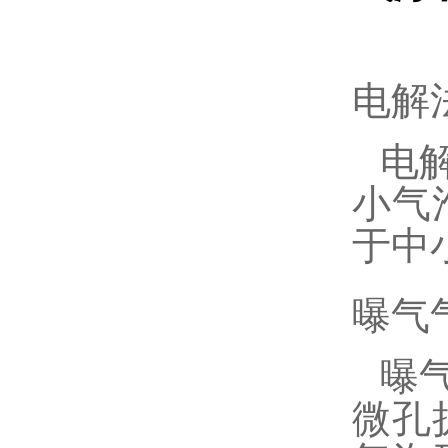
电解
电
小气
于中
曝气
曝
微孔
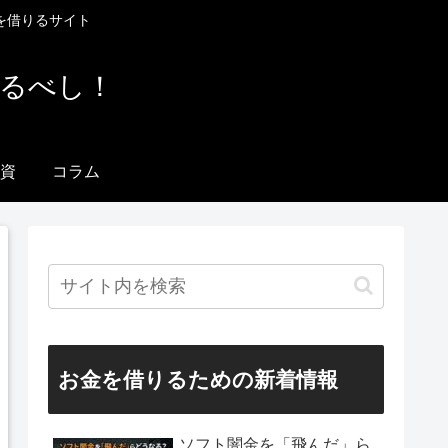
を借りるサイト
りるべし！
資
コラム
お金を借りるための新着情報
ソフト闇金を「飛んだ」ら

------------------------

→ **What the exercise asks**
Your answer must be every record above, word for word, with no pictures.

→ **Problem solution**
电解
电
小气
于中
曝气
曝
微孔
を借りるサイト
りるべし！
資
コラム
お金を借りるための新着情報
ソフト闇金を「飛んだ」ら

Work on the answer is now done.